そのため、仮に、車両の灯火器の点灯パターンをカスタムできるようにしても、ユーザーが意図する効果を得られないおそれがある。
本発明は、上述した事情に鑑みてなされたものであり、ユーザーが意図する点灯パターンを選択しやすくすることを目的とする。
【課題を解決するための手段】
【0005】
車両が備える灯火器の点灯パターンの変更指示を入力する指示入力部と、前記変更指示に基づいて前記点灯パターンを変更する点灯制御部と、前記点灯パターンの他ユーザーの利用度に関連する情報を含む、前記点灯パターンの相対評価を特定する処理を実行する対評価特定部と、特定した前記相対評価を出力する出力部と、を備える灯火器制御システムを提供する。
車両が備える灯火器の点灯パターンを評価する評価システムであって、前記車両の点灯パターンを取得する手段と、前記点灯パターンの他ユーザーの利用度に関連する情報を含む、前記点灯パターンの相対評価を特定する手段と、を備える評価システムを提供する。
車両が備える灯火器の点灯パターンを評価する評価方法であって、前記車両の点灯パターンを取得するステップと、前記点灯パターンの他ユーザーの利用度に関連する情報を含む、前記点灯パターンの相対評価を特定するステップと、を備える評価方法を提供する。
情報処理装置を利用して、車両が備える灯火器の点灯パターンを評価するためのプログラムであって、前記車両の点灯パターンを取得するステップと、前記点灯パターンの他ユーザーの利用度に関連する情報を含む、前記点灯パターンの相対評価を特定するステップと、を実行するプログラムを提供する。
【発明の効果】
【0006】
ユーザーが意図する点灯パターンを選択しやすくなる。
【図面の簡単な説明】
【0007】
図1】本発明の実施形態に係る灯火器制御システムの概要構成を示す図である。
図2】灯火器制御システムの構成例を示すブロック図である。
図3】ウインカーの光量変化特性の変更の説明に供する図である。
図4】相対評価の説明に供する図である。
図5】灯火器制御システムの動作を示すフローチャートである。
図6】点灯パターン変更画面の一例を示す図である。
図7】相対評価画面の一例を示す図である。
図8】変形例に係る灯火器制御システムの構成例を示す図である。
図9】他の点灯パターン変更制御の動作例を示すフローチャートである。
図10】他の点灯パターン変更制御の動作例を示すフローチャートである。
図11】変形例の説明に供する図である。
【発明を実施するための形態】
【0008】
以下、図面を参照して本発明の実施の形態について説明する。
図1は、本発明の実施形態に係る灯火器制御システム10の概要構成を示す図である。
灯火器制御システム10は、車両1が備える灯火器2の点灯パターンをユーザーの指示に応じて変更するシステムである。

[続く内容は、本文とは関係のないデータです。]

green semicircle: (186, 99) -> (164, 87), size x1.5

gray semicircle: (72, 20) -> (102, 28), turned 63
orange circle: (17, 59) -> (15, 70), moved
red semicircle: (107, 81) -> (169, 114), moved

本実施形態の車両1は、自動二輪車であり、灯火器2は、車両1のウインカーである。また、ユーザーは、車両1の運転者(乗員)である。但し、ユーザーは、運転者に限定しなくてもよく、灯火器2の点灯パターンの変更が許可された者であればよい。
【0009】
図1に示すように、灯火器制御システム10は、ユーザーの指示を入力する指示入力部11と、灯火器2の点灯パターンを変更する点灯制御部12と、灯火器2の点灯状態確認用の画像である確認用画像GKを生成する画像生成部13と、点灯パターンの相対評価を特定する相対評価特定部14と、特定した相対評価を出力する出力部15と、を備えている。
【0010】
本実施形態の灯火器制御システム10の各構成は、車両1と、ユーザーが携帯する携帯装置20とに振り分けて配置される。
図2は、車両1と携帯装置20とに振り分けられた灯火器制御システム10の構成例を示すブロック図である。以下、図2に示す各構成について説明する。
車両1は、灯火器制御システム10に関わる構成として、灯火器2及び点灯制御部12に加えて、携帯装置20と通信するための車両側通信部1aを備えている。灯火器2は、車両前部の左右に設けられるフロントウインカー2aと、車両後部の左右に設けられるリアウインカー2bと、を備える。各ウインカー2a,2bの光源には、例えば、LED等の発光素子が適用される。
【0011】
点灯制御部12は、車両1に設けられるECU(車両側ECUと言うこともできる)であり、CPU(Central Processing Unit)及び周辺回路を備える。点灯制御部12は、各ウインカー2a,2bの作動/作動停止を制御すると共に、各ウインカー2a,2bの点灯パターン(灯火器2の点灯パターンに相当)を変更する。
ウインカー2a,2bの点灯パターンは、ウインカー2a,2bの点滅周期と、光量の変化特性(以下、「光量変化特性」と表記する)と、の組み合わせによって規定される。例えば、ウインカー2a,2bの点滅周期を変更することによって、ウインカー2a,2bの点滅を早くしたり、遅くしたりすることができる。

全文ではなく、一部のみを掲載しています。